Idem, imbarazzo Letta, i ministri la abbandonano. E il Pd vuole le sue dimissioni

Il premier a "In mezz'ora" non si sbilancia: "Devo leggere bene tutte le carte". Pdl irritato dalla "goffa" Josefa

Idem, imbarazzo Letta, i ministri la abbandonano. E il Pd vuole le sue dimissioni

Non parla, Enrico Letta. Dribbla la questione Josefa Idem rinviandola (tattica, questa, collaudatissima). "Ne parleremo domani, mi vedrò con Josefa e decideremo cosa fare", ha detto il premier a Lucia Annunziata, nella sua intervista a In Mezz'ora. Chi si aspettava le dimissioni della ministra delle Pari opportunità coinvolta dal caso della presunta evasione fiscale sulla sua casa-palesta di Santerno è rimasto deluso: "Io sono onesta, non mi dimetto", ha ribadito in una surreale conferenza stampa a Palazzo Chigi la stessa Idem. Il premier le aveva dato 48 ore di tempo per "risolvere" l'imbarazzante situazione e lei non ce l'ha fatta. Di certo, le parole di Letta a In Mezz'ora non la rassicurano.
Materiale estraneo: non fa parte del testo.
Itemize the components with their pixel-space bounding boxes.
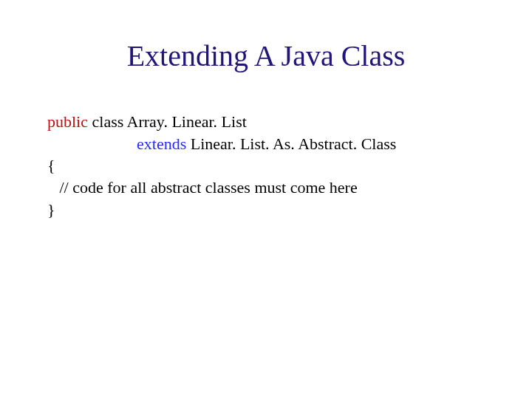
code-indent	[47, 134, 137, 153]
code-line-3: {	[47, 154, 485, 177]
keyword-extends: extends	[137, 134, 186, 153]
code-block: public class Array. Linear. List extends…	[47, 111, 485, 220]
keyword-public: public	[47, 112, 88, 131]
code-line-1: public class Array. Linear. List	[47, 111, 485, 133]
slide: Extending A Java Class public class Arra…	[0, 0, 532, 399]
code-text: Linear. List. As. Abstract. Class	[186, 134, 396, 153]
code-line-2: extends Linear. List. As. Abstract. Clas…	[47, 133, 485, 155]
code-line-5: }	[47, 199, 485, 221]
code-text: class Array. Linear. List	[88, 112, 247, 131]
slide-title: Extending A Java Class	[0, 38, 532, 73]
code-line-4: // code for all abstract classes must co…	[47, 177, 485, 199]
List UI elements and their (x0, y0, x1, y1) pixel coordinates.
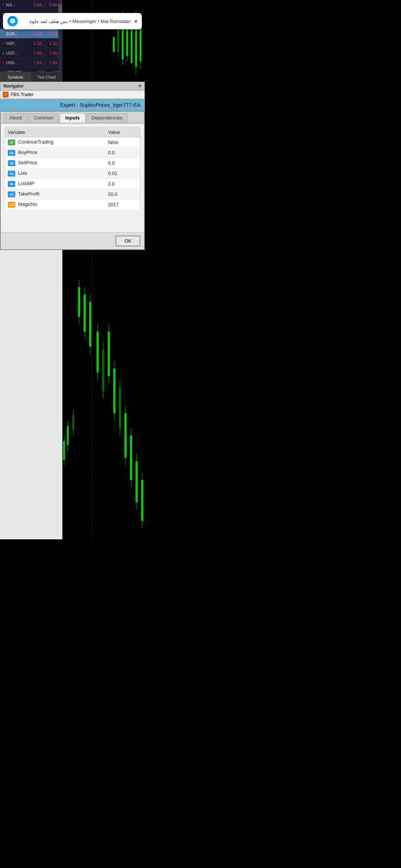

Il Pdl è irritato - "Si tenga conto che sulla Idem Letta aveva puntato tanto come testimonial di massima trasparenza. E in tutto questo, ora, non è che ci sia massima trasparenza. E tenga conto che davvero lui è il tipo che richiede anche gli scontrini del caffè...", spiega nel frattempo l'entourage del premier. Che poi aggiunge: "Dispiace la dinamica della conferenza e ce ne scusiamo...", riferendosi alla ritrosia della Idem a rispondere alle domande più scomode, uscendo poco carinamente dalla sala. Quello che non può dire Letta (né Angelino Alfano) in compenso lo esprimono molti esponenti del Pd e del Pdl. "Imbarazzo", "gesto poco istituzionale", sono commenti ricorrenti tra gli esponenti del centrodestra, infastiditi dalla goffaggine del ministro che inguaia non solo i democratici, ma tutto il governo. Giovanardi, la Savino e Nitto Palma la attaccano esplicitamente, Capezzone e Ravetto evitano di affondare il coltello perché, in fondo, "non occorre infierire, deciderà l'opinione pubblica". 

Il Pd: "Si deve dimettere" - E' il Pd, naturalmente, il più imbarazzato (e irritato). Il governatore emiliano Vasco Errani, sollecitato a far richiedere al più presto le dimissioni alla sua "creatura" avrebbe risposto: "Ah, lo farei senz'altro, se riuscissi a rintracciarla...". Antonio Funiciello, membro della segreteria nazionale del Pd e responsabile Cultura e Comunicazione, è più duro: "Le parole del ministro Idem sono decisamente insufficienti a spiegare i reati che ha commesso; decisamente insufficienti". Per il deputato dem Dario Ginefra "Josefa dovrebbe valutare seriamente l'ipotesi di togliere il governo Letta dall’imbarazzo", offrendo cioè le proprie dimissioni. E Paolo Gentiloni chiosa con perfida ironia: "Sul piano umano capisco la Idem, ma per un ministro gli errori non valgono come per chiunque altro. Il rovescio delle medaglie".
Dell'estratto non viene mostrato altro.